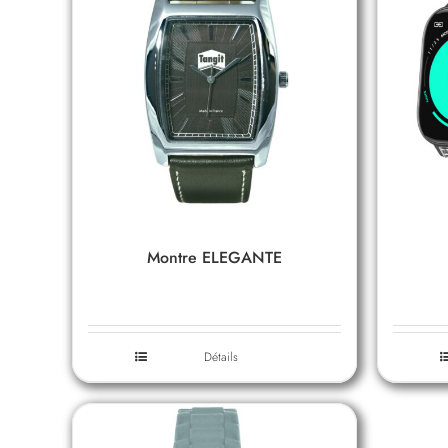
Montre ELEGANTE
Détails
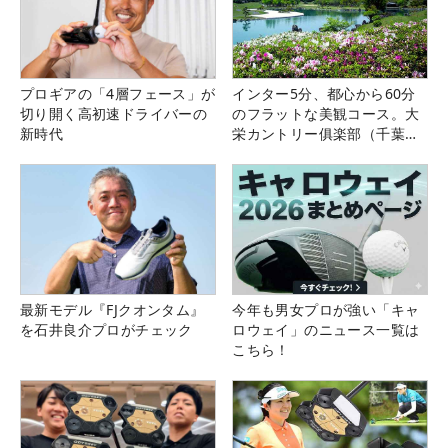
プロギアの「4層フェース」が
インター5分、都心から60分
切り開く高初速ドライバーの
のフラットな美観コース。大
新時代
栄カントリー俱楽部（千葉
県）
最新モデル『FJクオンタム』
今年も男女プロが強い「キャ
を石井良介プロがチェック
ロウェイ」のニュース一覧は
こちら！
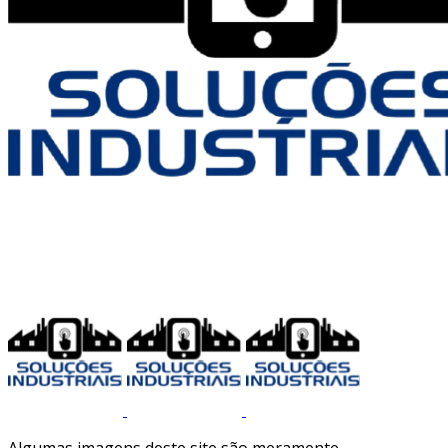
Algumas imagens deste site são meramente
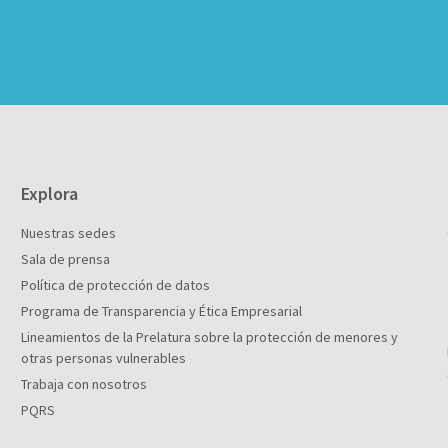
Explora
Nuestras sedes
Sala de prensa
Política de protección de datos
Programa de Transparencia y Ética Empresarial
Lineamientos de la Prelatura sobre la protección de menores y
otras personas vulnerables
Trabaja con nosotros
PQRS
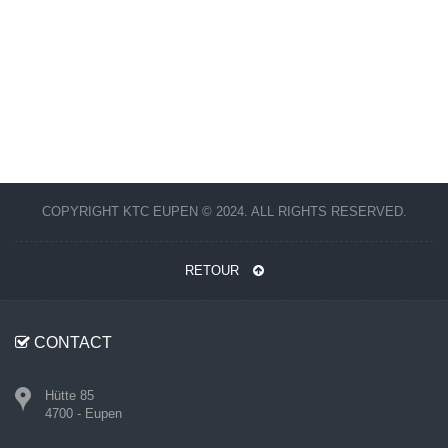
COPYRIGHT KTC EUPEN © 2024. ALL RIGHTS RESERVED.
RETOUR
CONTACT
Hütte 85
4700 - Eupen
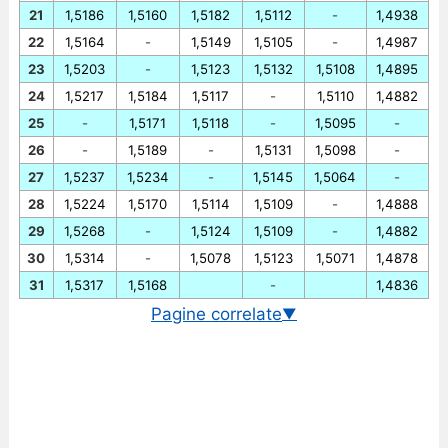
21
1,5186
1,5160
1,5182
1,5112
-
1,4938
22
1,5164
-
1,5149
1,5105
-
1,4987
23
1,5203
-
1,5123
1,5132
1,5108
1,4895
24
1,5217
1,5184
1,5117
-
1,5110
1,4882
25
-
1,5171
1,5118
-
1,5095
-
26
-
1,5189
-
1,5131
1,5098
-
27
1,5237
1,5234
-
1,5145
1,5064
-
28
1,5224
1,5170
1,5114
1,5109
-
1,4888
29
1,5268
-
1,5124
1,5109
-
1,4882
30
1,5314
-
1,5078
1,5123
1,5071
1,4878
31
1,5317
1,5168
-
1,4836
Pagine correlate
▼
Cambio EUR/CHF in tempo reale
Grafico EUR/CHF storico
Cambio BCE euro/franco svizzero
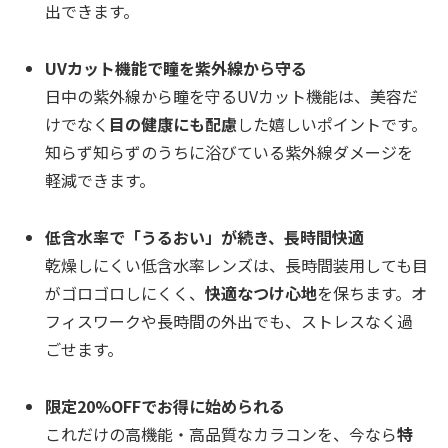
出できます。
UVカット機能で瞳を紫外線から守る
日中の紫外線から瞳を守るUVカット機能は、美容だ
けでなく
目の健康にも配慮
した嬉しいポイントです。
知らず知らずのうちに浴びている紫外線ダメージを
軽減できます。
低含水率で「うるおい」が続き、長時間快適
乾燥しにくい低含水率レンズは、長時間装用しても目
がゴロゴロしにくく、
快適なつけ心地
を保ちます。オ
フィスワークや長時間の外出でも、ストレスなく過
ごせます。
限定20%OFFでお得に始められる
これだけの高機能・高品質なカラコンを、今なら
特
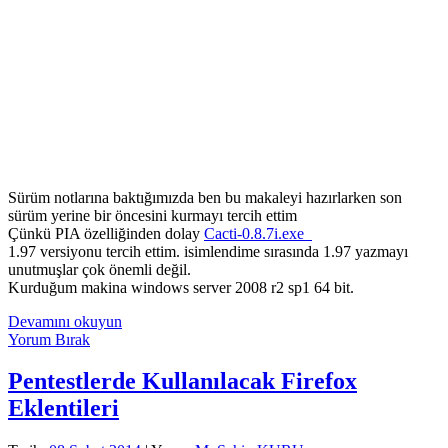
Sürüm notlarına baktığımızda ben bu makaleyi hazırlarken son
sürüm yerine bir öncesini kurmayı tercih ettim
Çünkü PIA özelliğinden dolay
Cacti-0.8.7i.exe
1.97 versiyonu tercih ettim. isimlendime sırasında 1.97 yazmayı
unutmuşlar çok önemli değil.
Kurduğum makina windows server 2008 r2 sp1 64 bit.
Windows
Devamını okuyun
üzerine
Yorum Bırak
otomatik
Cacti
Pentestlerde Kullanılacak Firefox
kurulumu
Eklentileri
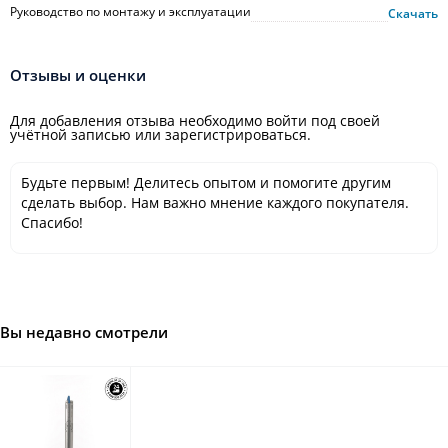
Руководство по монтажу и эксплуатации
Скачать
Отзывы и оценки
Для добавления отзыва необходимо войти под своей
учётной записью или зарегистрироваться.
Будьте первым! Делитесь опытом и помогите другим
сделать выбор. Нам важно мнение каждого покупателя.
Спасибо!
Вы недавно смотрели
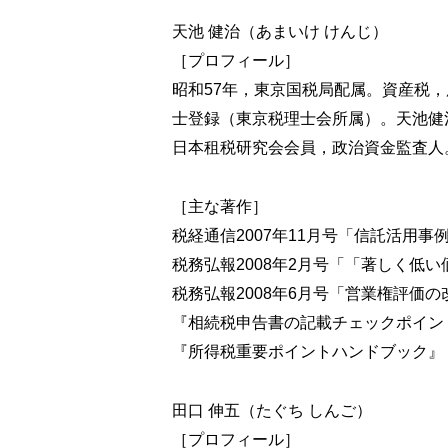
3-3 損失の金額の繰越し
天池 健治（あまいけ けんじ）
3-4 純損失の繰戻し
［プロフィール］
昭和57年，東京国税局配属。資産税
4 所得控除
士登録（東京税理士会所属）。天池健
4-1 雑損控除
日本租税研究会会員，政治資金監査人
4-2 医療費控除
4-3 社会保険料控除小規模企業共済等掛金
4-4 生命保険料控除
［主な著作］
4-5 地震保険料控除
税経通信2007年11月号「信託活用
4-6 寄附金控除
税務弘報2008年2月号「「著しく低
4-7 障害者控除
税務弘報2008年6月号「営業権評価
4-8 寡婦ひとり親控除勤労学生控除
『相続税申告書の記載チェックポイン
4-9 配偶者控除配偶者特別控除
4-10 扶養控除特定親族特別控除基礎控除
『所得税重要ポイントハンドブック』
5 税額の計算
田口 伸五（たぐち しんご）
5-1 課税総所得金額及び課税退職所得金
［プロフィール］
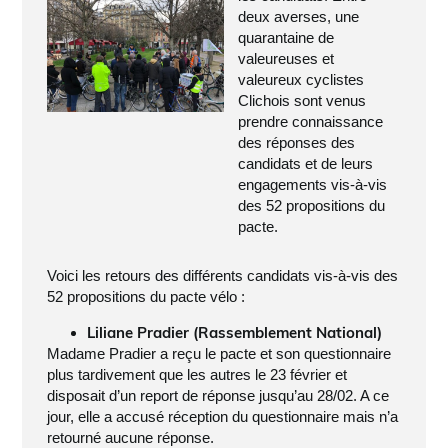
deux averses, une
quarantaine de
valeureuses et
valeureux cyclistes
Clichois sont venus
prendre connaissance
des réponses des
candidats et de leurs
engagements vis-à-vis
des 52 propositions du
pacte.
Voici les retours des différents candidats vis-à-vis des
52 propositions du pacte vélo :
Liliane Pradier (Rassemblement National)
Madame Pradier a reçu le pacte et son questionnaire
plus tardivement que les autres le 23 février et
disposait d’un report de réponse jusqu’au 28/02. A ce
jour, elle a accusé réception du questionnaire mais n’a
retourné aucune réponse.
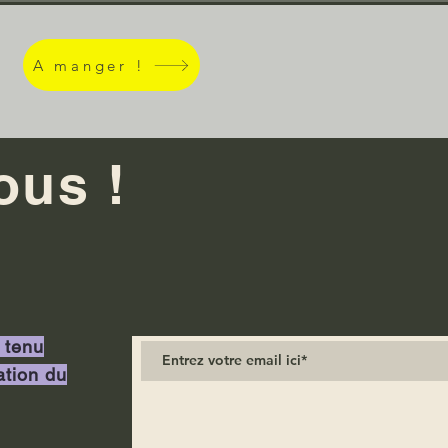
A manger !
ous !
 tenu
ation du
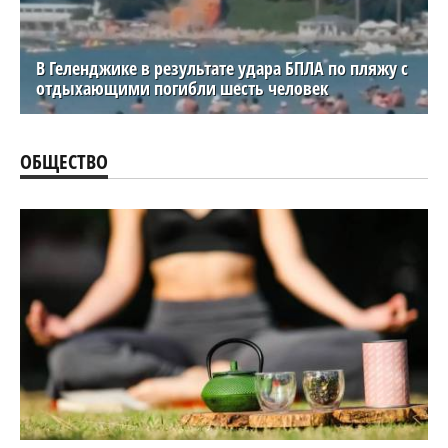
В Геленджике в результате удара БПЛА по пляжу с
отдыхающими погибли шесть человек
ОБЩЕСТВО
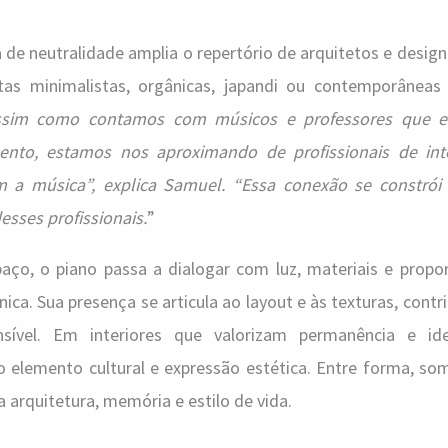
 de neutralidade amplia o repertório de arquitetos e design
tas minimalistas, orgânicas, japandi ou contemporânea
ssim como contamos com músicos e professores que 
ento, estamos nos aproximando de profissionais de int
 a música”, explica Samuel. “Essa conexão se constrói
esses profissionais.
”
paço, o piano passa a dialogar com luz, materiais e prop
ca. Sua presença se articula ao layout e às texturas, contr
ível. Em interiores que valorizam permanência e ide
 elemento cultural e expressão estética. Entre forma, som
 arquitetura, memória e estilo de vida.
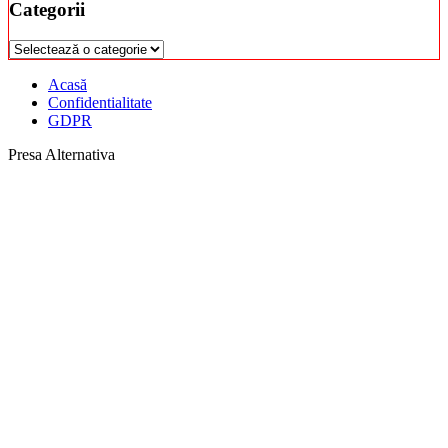
Categorii
Categorii
Acasă
Confidentialitate
GDPR
Presa Alternativa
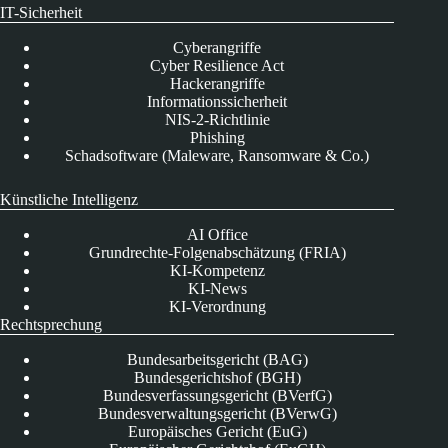
IT-Sicherheit
Cyberangriffe
Cyber Resilience Act
Hackerangriffe
Informationssicherheit
NIS-2-Richtlinie
Phishing
Schadsoftware (Maleware, Ransomware & Co.)
Künstliche Intelligenz
AI Office
Grundrechte-Folgenabschätzung (FRIA)
KI-Kompetenz
KI-News
KI-Verordnung
Rechtsprechung
Bundesarbeitsgericht (BAG)
Bundesgerichtshof (BGH)
Bundesverfassungsgericht (BVerfG)
Bundesverwaltungsgericht (BVerwG)
Europäisches Gericht (EuG)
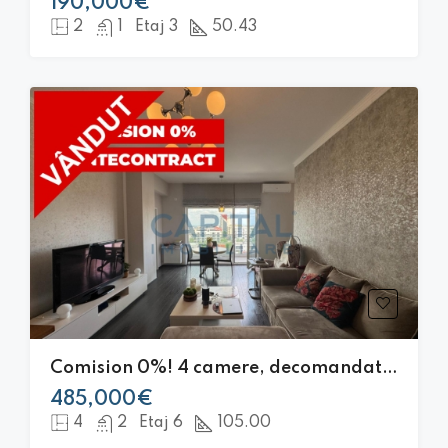
190,000€
2
1
Etaj 3
50.43
Comision 0%! 4 camere, decomandate 105 mp, terasa 50 mp, parcare, Buna Ziua
485,000€
4
2
Etaj 6
105.00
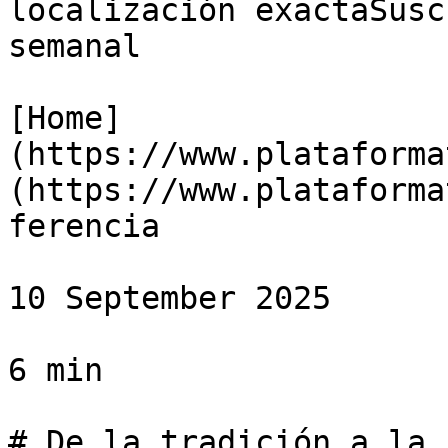
localización exactaSusc
semanal

[Home]
(https://www.plataforma
(https://www.plataforma
ferencia

10 September 2025

6 min

# De la tradición a la 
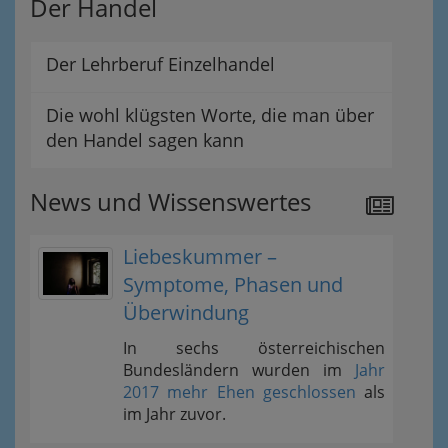
Der Handel
Der Lehrberuf Einzelhandel
Die wohl klügsten Worte, die man über
den Handel sagen kann
News und Wissenswertes
Liebeskummer –
Symptome, Phasen und
Überwindung
In sechs österreichischen
Bundesländern wurden im
Jahr
2017 mehr Ehen geschlossen
als
im Jahr zuvor.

== == ==

Copy each line of the data that contains the word "profissionais".

* Result of this task
ento, estamos nos aproximando de profissionais de int
esses profissionais.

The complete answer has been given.